◆ **What the task asks**:
Search the entries for the line containing "Entra con CIE". Repeat it, then every line after it, exactly through the final line.

◆ **Material for the task**:
BEGIN
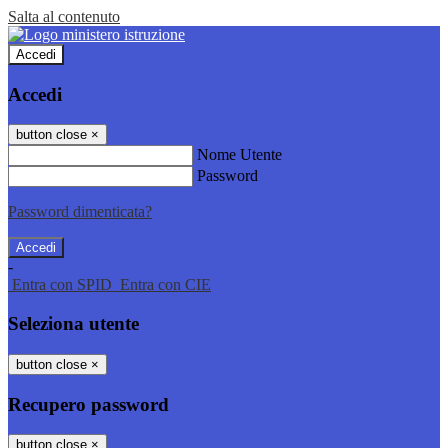
Salta al contenuto
Accedi
Accedi
button close
×
Nome Utente
Password
Password dimenticata?
-
Entra con SPID
Entra con CIE
Seleziona utente
button close
×
Recupero password
button close
×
END
◆ **Finished exercise**:
Entra con CIE
Seleziona utente
button close
×
Recupero password
button close
×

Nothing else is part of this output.